According to Anderson, the man stayed at the Grand Waikikian by Hilton Grand Vacations while on Oahu, and as far as the state is aware, he did not seek medical treatment in Hawaii.
The DOH also is sending out medical advisories to all health care providers in the state to be on alert for possible cases.
Anderson said the DOH is still gathering information about the man’s travel history while in Hawaii.
State Epidemiologist Sarah Park said it should be reassuring that the man didn’t present symptoms while on Maui and only respiratory symptoms while on Oahu.
“That’s somewhat reassuring to us, because we know that when you have the fever, you’re probably more likely to be more infectious,” she said. “However, as a precaution, we are working with partners to identify potential close contacts because we know the risk is for those who have the prolonged, face-to-face close contact … .”
Information was still limited Friday afternoon.
Park said the DOH is working with the Japanese national consulate and CDC to determine the man’s exact itinerary.
“If you’ve had fleeting, sort of in passing, you passed in the hallway, that is not our focus,” she said. “Our focus is who this person might have sat down with, had conversation with — those are the kind of things we’re looking for.”
Because he became ill while in Hawaii, Park said it’s assumed the man, who was traveling with his wife, became infected while still in Japan or in transit.
Once those individuals are identified, Park said those individuals would be notified and monitored at home, or quarantined if necessary.
“We do believe that this is a serious concern, and I just want to assure you that this scenario is exactly what we’ve been preparing for and are prepared for to respond,” Gov. David Ige said at the start of the news conference. “I have every confidence that all of our partners … are fully aware, and we do have systems and protocols in place to respond to this situation.”
COVID-19 was first detected in Wuhan, Hubei province, China, on Dec. 31.

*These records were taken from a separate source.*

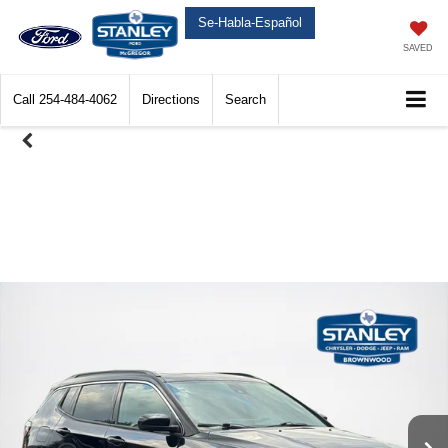
Se-Habla-Español
SAVED
Call
254-484-4062
Directions
Search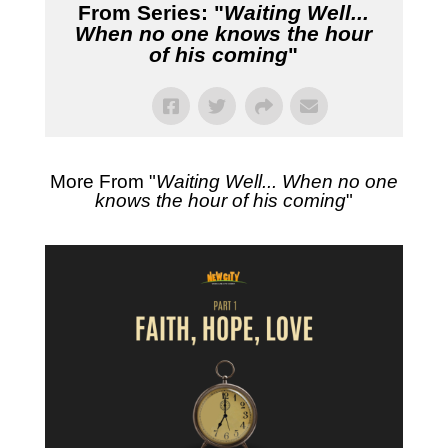
From Series: "
Waiting Well...
When no one knows the hour
of his coming
"
More From "
Waiting Well... When no one
knows the hour of his coming
"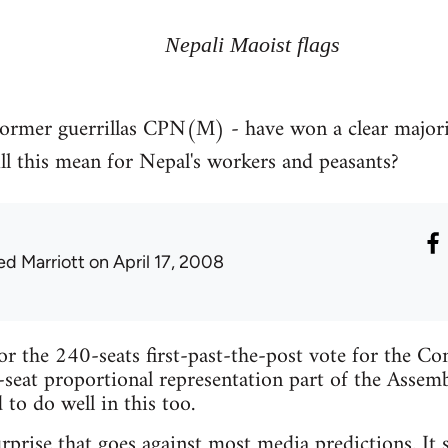
Nepali Maoist flags
ormer guerrillas CPN(M) - have won a clear majority
l this mean for Nepal's workers and peasants?
ed Marriott
on April 17, 2008
for the 240-seats first-past-the-post vote for the Co
-seat proportional representation part of the Assembl
to do well in this too.
urprise that goes against most media predictions. It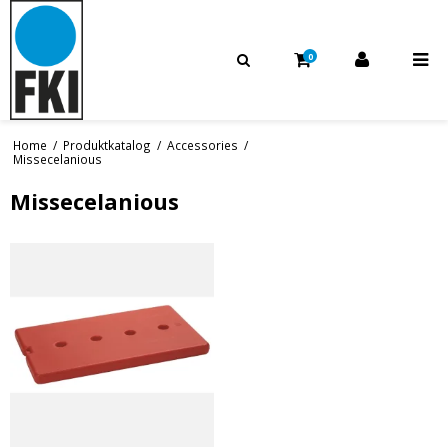
0
Home
/
Produktkatalog
/
Accessories
/
Missecelanious
Missecelanious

Common coronaviruses in humans usually cause mild to moderate upper-respiratory tract illnesses, like the common cold, according to the CDC.
Symptoms of the newly identified virus include mild to severe respiratory illness with fever, cough and difficulty breathing. At this time, the CDC believes symptoms might appear 2-14 days after exposure.
Nearly 67,000 cases, largely in China, have been confirmed, and more than 1,500 deaths have been reported.